Hezbollah as a Regional Army
However skittish it may be over a future war with Israel, Hezbollah continues to expand its regional mission. Along with its Iranian sponsor, the Lebanese group is accumulating influence among Shiite communities across the Middle East. Its activity in Syria and elsewhere, meanwhile, has endowed the group with advancing military capabilities. While Iran's Islamic Revolutionary Guard Corps still serves as a supervisory entity, Hezbollah, which has become Iran's leading Arab Shiite force, is itself training and leading Iraqi, Syrian, Pakistani, Afghani, and Yemeni Shiite militias. Indeed, as Iran's role in the region grows, so does that of Hezbollah.
Moreover, although sustaining heavy personnel losses in Syria and facing challenges associated with its support base in Lebanon, Hezbollah can still make the case to supporters and potential fighters that the group's new regional role will deliver heretofore-unknown Shiite political power and unity. For Hezbollah opponents, the group's broadened regional footprint makes countering it a more complex undertaking than in the past.
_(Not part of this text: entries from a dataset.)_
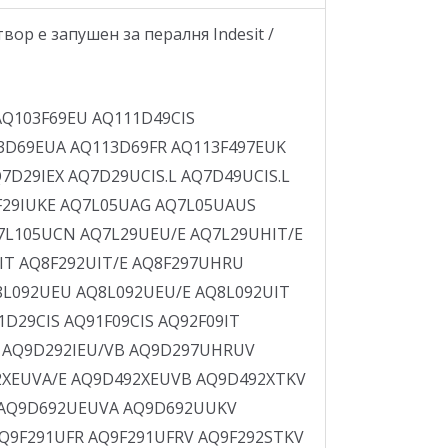
ор е запушен за пералня Indesit /
ECO9F1091EU/E ECO9F1291ITS ECO9F1291ITS/E ECO9F1491EUS ECO9F1491EUS/E ECO9F149FR/SE ECO9F149FRS ECO9L1091IT ECO9L1091IT/E ECO9L1092IT ECOS6F1091EE/E ECOS6F1091IT/E ECOS6F109IT ECOS6F1291IT ECOS6F1291IT/E ECOS6F129IT ECOS6F891IT ECOS6F891IT/E ECOS6F89IT ECOS6L1052EU ECOS6L851EU ECOSD109SEE ECOSD109SEE/E ECOSD129EE ECOSD129EE/E ECOSF109(EE)/E ECOSF109EE ECOSF1290EE ECOSF129EE/E ECOXXF129IT ECOXXF129IT(ARCADIA) ECOXXL109IT ECOXXL109IT(ARCADIA) HAF921FR/S HFEL501PUK HFEL521PUK HV6L105PUK HVF344UK IWB5083CIS IWB5103CIS IWB51431ECOEU IWB51431ECOEU/E IWB6065BAG IWB6065GR IWB60830EU IWB6085BAUS IWB6085CIS IWB6095BAG IWB6105CIS IWB6113UK IWB6163NL IWB61651EU IWB6165EU IWB6165EU/E IWC5083CIS IWC5103CIS IWC5105ECOEE IWC60851ECOEU IWC6085BCIS IWC6085BIND IWC6085BIT IWC6085SEU IWC60861ECOIT IWC6086ECOIT IWC6086ECOIT/E IWC6105(PL)/E IWC61050TK IWC61050TK/E IWC61051ECOEU IWC61051ECOPL IWC61051ECOPL/E IWC6105BCIS IWC6105BIT IWC6105EU IWC6105EU/E IWC6105PL IWC6105SEU IWC6105SEU/E IWC6105UK IWC6105UKE IWC61061ECOIT IWC6106ECOIT IWC6106ECOIT/E IWC61251CECOEU IWC61251ECOEU IWC61251FR IWC61251SLFR IWC6125BIT IWC6125SFR IWC6125SFR/E IWC6125UK IWC6125UKE IWC61281ECOEU IWC61281ECOEU/E IWC6133UK IWC6145UK IWC6145UKE IWC6165DE IWC6165DE/E IWC6165EU IWC6165EU/E IWC7085EU IWC7085EU(3PH) IWC7085EU(COLLECTOR) IWC7085EU/E IWC7089ECOIT IWC71051BCIS IWC71051CECOEU IWC71051CECOTK IWC71051CFR IWC71051EU IWC7105BEU IWC7105BEU.C IWC7105ECOEE/E IWC7105ECOEU IWC7105EU IWC7105EU(collector) IWC7105EU/E IWC7105FR IWC7105KW IWC71081ECOEU IWC71082CECOIT IWC7108ECOTK IWC7108TK IWC7115EU IWC7123EU IWC7123EU/E IWC71251CECOEU IWC71251CFR IWC71251ECOEU IWC71252ECOEU IWC7125EU IWC7125EU/E IWC7125FR IWC7125FR.C IWC7125FR/E IWC7125SEU IWC7125SEU/E IWC7128DE IWC7128WE IWC7128WE/E IWC71351CFR IWC71451CFR IWC71451ECOEU IWC7145EU IWC7145EU/E IWC7145FR IWC7148DE IWC7148FR IWC7148FR/E IWC7168DE IWC7168EU IWC8085BEU IWC8085BGR IWC81051CECOEU IWC8105BEU IWC8105BKW IWC81082CECOIT IWC81082ECOEU IWC81082ECOEU/E IWC8108BIT IWC8109ECOIT IWC8109ECOIT/E IWC81251BECOEU IWC81251BEU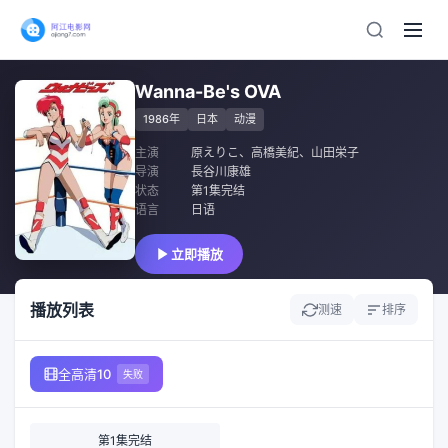
Wanna-Be's OVA
1986年
日本
动漫
主演
原えりこ
、
高橋美紀
、
山田栄子
导演
長谷川康雄
状态
第1集完结
语言
日语
立即播放
播放列表
测速
排序
全高清10
失败
第1集完结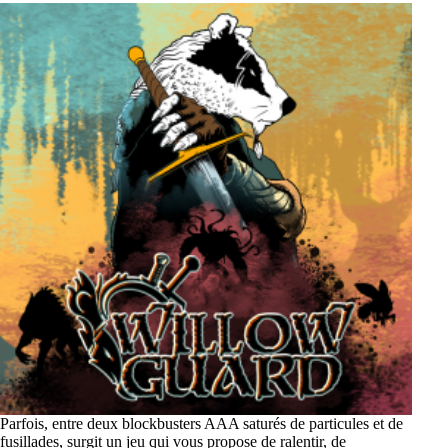
Parfois, entre deux blockbusters AAA saturés de particules et de
fusillades, surgit un jeu qui vous propose de ralentir, de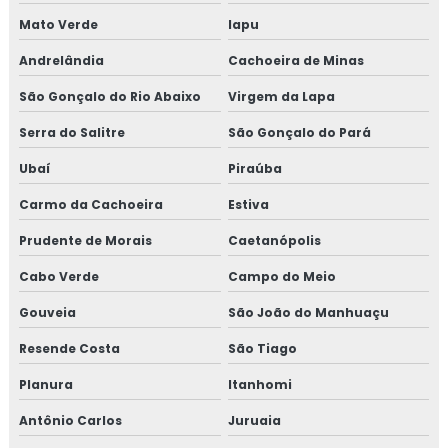
Mato Verde
Iapu
Andrelândia
Cachoeira de Minas
São Gonçalo do Rio Abaixo
Virgem da Lapa
Serra do Salitre
São Gonçalo do Pará
Ubaí
Piraúba
Carmo da Cachoeira
Estiva
Prudente de Morais
Caetanópolis
Cabo Verde
Campo do Meio
Gouveia
São João do Manhuaçu
Resende Costa
São Tiago
Planura
Itanhomi
Antônio Carlos
Juruaia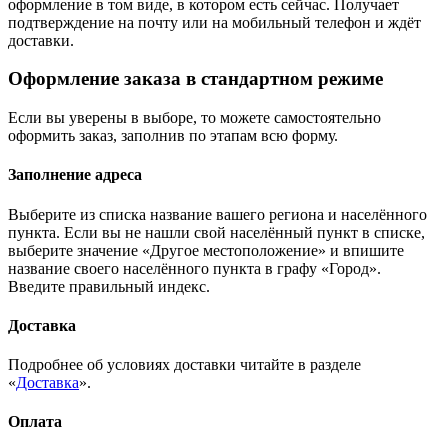
оформление в том виде, в котором есть сейчас. Получает
подтверждение на почту или на мобильный телефон и ждёт
доставки.
Оформление заказа в стандартном режиме
Если вы уверены в выборе, то можете самостоятельно
оформить заказ, заполнив по этапам всю форму.
Заполнение адреса
Выберите из списка название вашего региона и населённого
пункта. Если вы не нашли свой населённый пункт в списке,
выберите значение «Другое местоположение» и впишите
название своего населённого пункта в графу «Город».
Введите правильный индекс.
Доставка
Подробнее об условиях доставки читайте в разделе
«
Доставка
».
Оплата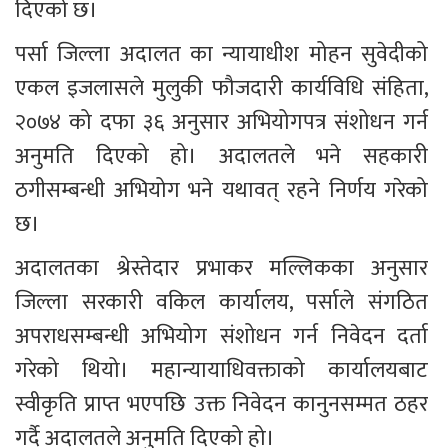
दिएको छ।
पर्सा जिल्ला अदालत का न्यायाधीश मोहन सुवेदीको 
एकल इजलासले मुलुकी फौजदारी कार्यविधि संहिता, 
२०७४ को दफा ३६ अनुसार अभियोगपत्र संशोधन गर्न 
अनुमति दिएको हो। अदालतले भने सहकारी 
ठगीसम्बन्धी अभियोग भने यथावत् रहने निर्णय गरेको 
छ।
अदालतका श्रेस्तेदार प्रभाकर मल्लिकका अनुसार 
जिल्ला सरकारी वकिल कार्यालय, पर्साले संगठित 
अपराधसम्बन्धी अभियोग संशोधन गर्न निवेदन दर्ता 
गरेको थियो। महान्यायाधिवक्ताको कार्यालयबाट 
स्वीकृति प्राप्त भएपछि उक्त निवेदन कानुनसम्मत ठहर 
गर्दै अदालतले अनुमति दिएको हो।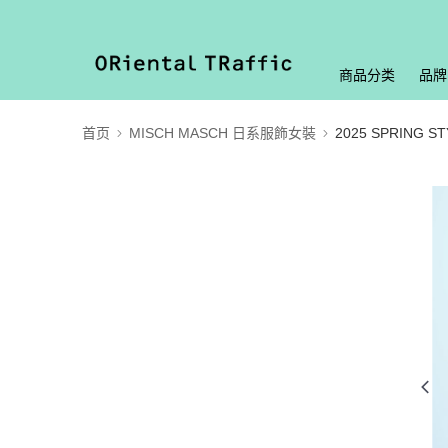
商品分类
品牌
首页
MISCH MASCH 日系服飾女裝
2025 SPRING ST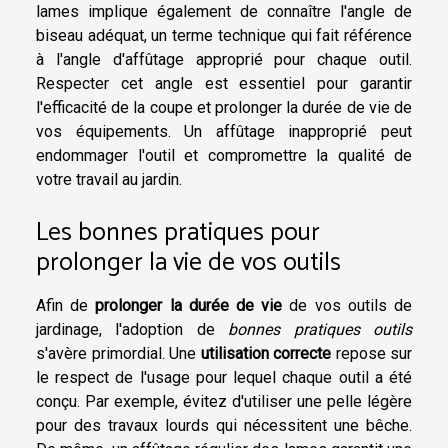
lames implique également de connaître l'angle de
biseau adéquat, un terme technique qui fait référence
à l'angle d'affûtage approprié pour chaque outil.
Respecter cet angle est essentiel pour garantir
l'efficacité de la coupe et prolonger la durée de vie de
vos équipements. Un affûtage inapproprié peut
endommager l'outil et compromettre la qualité de
votre travail au jardin.
Les bonnes pratiques pour
prolonger la vie de vos outils
Afin de
prolonger la durée de vie
de vos outils de
jardinage, l'adoption de
bonnes pratiques outils
s'avère primordial. Une
utilisation correcte
repose sur
le respect de l'usage pour lequel chaque outil a été
conçu. Par exemple, évitez d'utiliser une pelle légère
pour des travaux lourds qui nécessitent une bêche.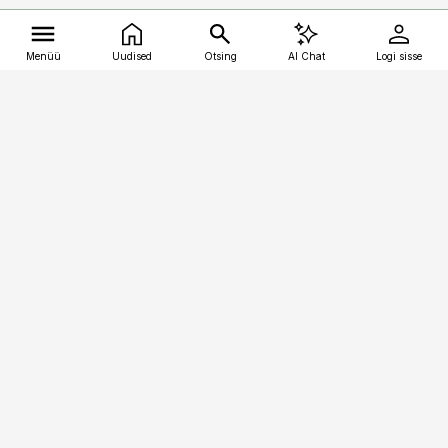
Menüü
Uudised
Otsing
AI Chat
Logi sisse
Vana-Lõuna 39/1, 19094 Tallinn
(+372) 667 0111
kalastaja@aripaev.ee
Telli
Reklaam
Firmast
Sisu kasutamisõigused
Ajakirjaniku
eetikakoodeks
Üldtingimused
Privaatsustingimused
Küpsiste poliitika
KKK
Eesti Meediaettevõtete
Eelistuste haldamine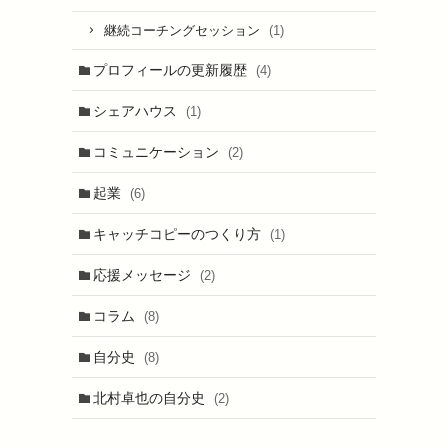
(1)
継続コーチングセッション
プロフィールの更新履歴
(4)
シェアハウス
(1)
コミュニケーション
(2)
起業
(6)
キャッチコピーのつくり方
(1)
応援メッセージ
(2)
コラム
(8)
自分史
(8)
北村卓也の自分史
(2)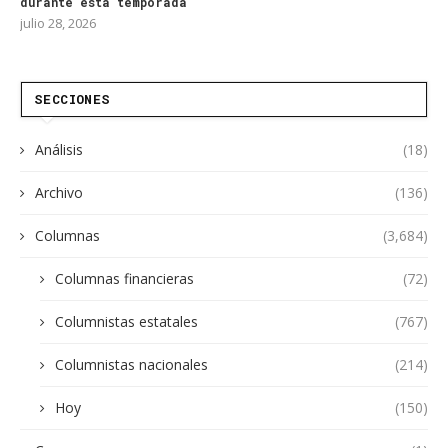
durante esta temporada
julio 28, 2026
SECCIONES
Análisis
(18)
Archivo
(136)
Columnas
(3,684)
Columnas financieras
(72)
Columnistas estatales
(767)
Columnistas nacionales
(214)
Hoy
(150)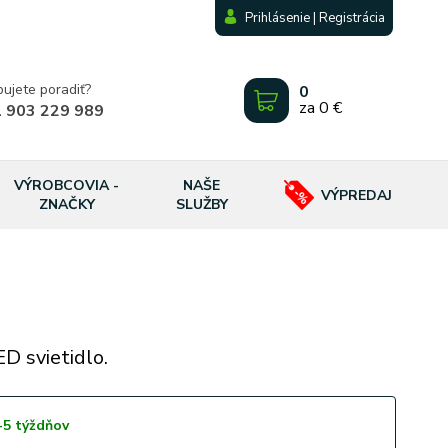
Prihlásenie | Registrácia
bujete poradiť?
0
za
0 €
 903 229 989
VÝROBCOVIA -
NAŠE
VÝPREDAJ
ZNAČKY
SLUŽBY
D svietidlo.
-5 týždňov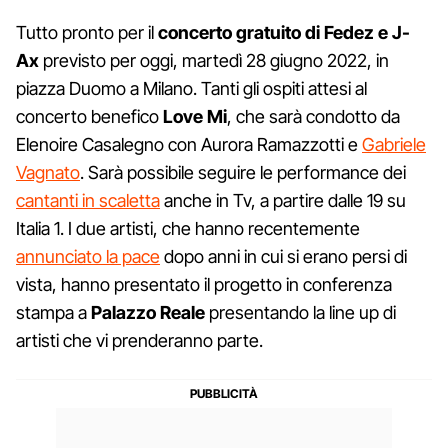
Tutto pronto per il
concerto gratuito di Fedez e J-
Ax
previsto per oggi, martedì 28 giugno 2022, in
piazza Duomo a Milano. Tanti gli ospiti attesi al
concerto benefico
Love Mi
, che sarà condotto da
Elenoire Casalegno con Aurora Ramazzotti e
Gabriele
Vagnato
. Sarà possibile seguire le performance dei
cantanti in scaletta
anche in Tv, a partire dalle 19 su
Italia 1. I due artisti, che hanno recentemente
annunciato la pace
dopo anni in cui si erano persi di
vista, hanno presentato il progetto in conferenza
stampa a
Palazzo Reale
presentando la line up di
artisti che vi prenderanno parte.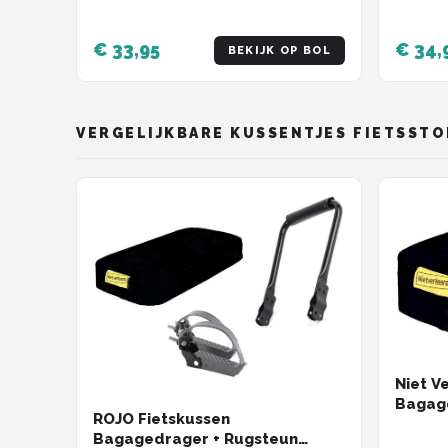
€ 33,95
€ 34,
BEKIJK OP BOL
VERGELIJKBARE KUSSENTJES FIETSSTO
Niet V
Bagag
ROJO Fietskussen
Pakke
Bagagedrager + Rugsteun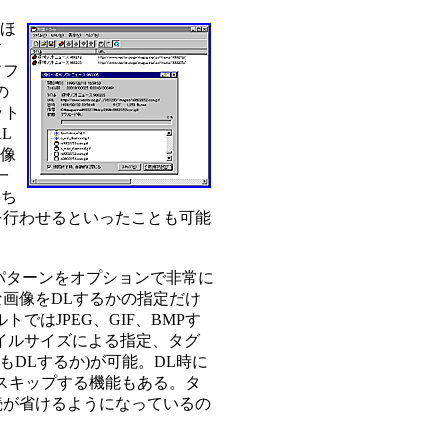
数ほ
ド
ソフ
の
ット
L
画像
一
もち
を行わせるといったことも可能
のパターンをオプションで非常に
画像をDLするかの指定だけ
ではJPEG、GIF、BMPす
イルサイズによる指定、タグ
画像もDLするか)が可能。DL時に
スキップする機能もある。タ
続が省けるようになっているの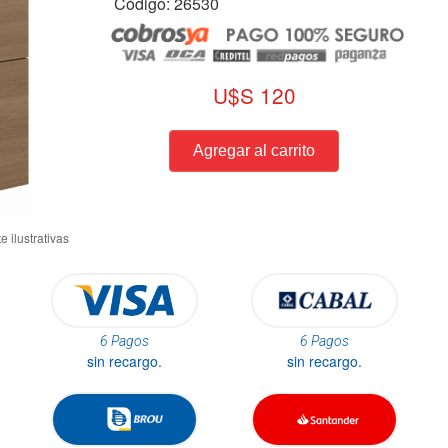
Código: 26530
U$S 120
6 Pagos
6 Pagos
sin recargo.
sin recargo.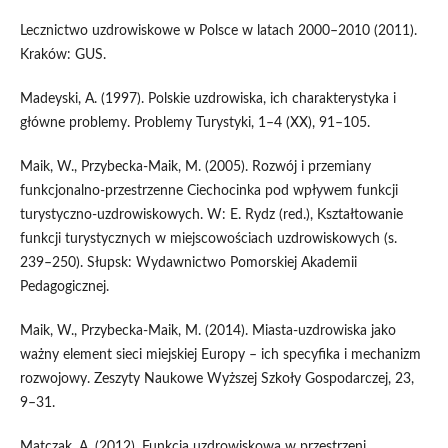
Lecznictwo uzdrowiskowe w Polsce w latach 2000–2010 (2011).
Kraków: GUS.
Madeyski, A. (1997). Polskie uzdrowiska, ich charakterystyka i
główne problemy. Problemy Turystyki, 1–4 (XX), 91–105.
Maik, W., Przybecka-Maik, M. (2005). Rozwój i przemiany
funkcjonalno-przestrzenne Ciechocinka pod wpływem funkcji
turystyczno-uzdrowiskowych. W: E. Rydz (red.), Kształtowanie
funkcji turystycznych w miejscowościach uzdrowiskowych (s.
239–250). Słupsk: Wydawnictwo Pomorskiej Akademii
Pedagogicznej.
Maik, W., Przybecka-Maik, M. (2014). Miasta-uzdrowiska jako
ważny element sieci miejskiej Europy – ich specyfika i mechanizm
rozwojowy. Zeszyty Naukowe Wyższej Szkoły Gospodarczej, 23,
9–31.
Matczak, A. (2012). Funkcja uzdrowiskowa w przestrzeni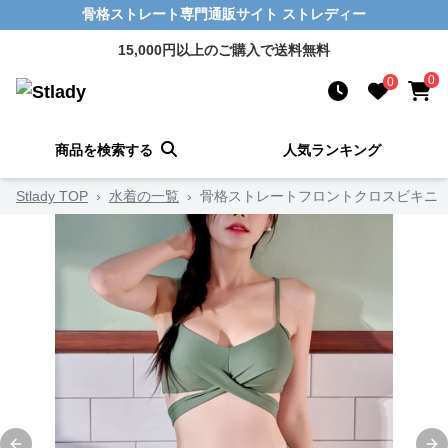
骨格ストレート専門通販サイト ストレディー
15,000円以上のご購入で送料無料
0
0
商品を検索する
人気ランキング
Stlady TOP
›
水着の一覧
›
骨格ストレートフロントクロスビキニ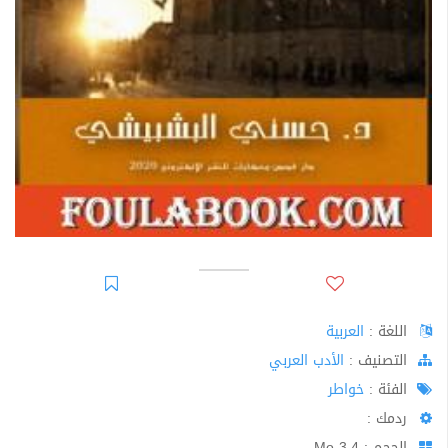
اللغة :
العربية
اﻟﺘﺼﻨﻴﻒ :
الأدب العربي
الفئة :
خواطر
ردمك :
الحجم : 3.4 Mo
Likewise, a war in Lebanon would not necessarily affect its assets elsewhere in the region.
To confront Hezbollah today, the United States, Israel, and its Arab adversaries must confront and contain the group's plans and role in Syria, Iraq, and elsewhere in the region, and within the context of other associated Shiite militias. The group derives much power, to be sure, from both its expanded regional position and its ties to such militias.
Here, a major step forward would entail unseating Syrian president Bashar al-Assad from power and thereby challenging Iran's "useful Syria." Hezbollah and Iranian officials have repeatedly justified their involvement in Syria by citing the request by Assad and his government for such assistance. This excuse has allowed Iran and Hezbollah to take over swaths of land between Damascus and the Lebanese border, and toward southern Syria, where the group has engaged in aggressive demographic manipulation to guarantee Shiite control and legitimize its presence.
According to media reports, following a U.S. strike against pro-Assad forces at the al-Tanf base in Syria, Iran will be sending three thousand Hezbollah forces to the al-Tanf region, situated along Syria's borders with Jordan and Iraq. If Iran succeeds in establishing control over this region, its proxies will enjoy free movement between the eastern Syrian towns of Tadmur (ancient Palmyra) and Deir al-Zour and Baghdad. In addition, Hezbollah and other Shiite militias will be able to block the U.S.-supported rebels in al-Tanf from reaching Deir al-Zour.
Conclusions
Iran will keep sending troops to Syria whenever needed -- as long as the war is distant from the Iranian border. And Hezbollah will not leave Syria unless Iran's mission is completed. However, an increased U.S. presence in Syria is complicating, although not yet preventing, this mission. According to the Guardian, Iran has changed the course of its land bridge after "officials in Iraq and Tehran feared a growing U.S. military presence in north-eastern Syria had made its original path unviable." Despite such apparent American successes, a stronger military approach is insufficient if unaccompanied by a comprehensive strategy that involves all pertinent regional actors.
"Constant transformation" is an apt descriptor for Hezbollah's role and scope, for Hezbollah's fighters, and for the region's broader demographics. Any strategy to confront Hezbollah must take into account such transformation and focus on its social and economic as well as military dimensions.
Hanin Ghaddar, a veteran Lebanese journalist and researcher, is the inaugural Friedmann Visiting Fellow at The Washington Institute.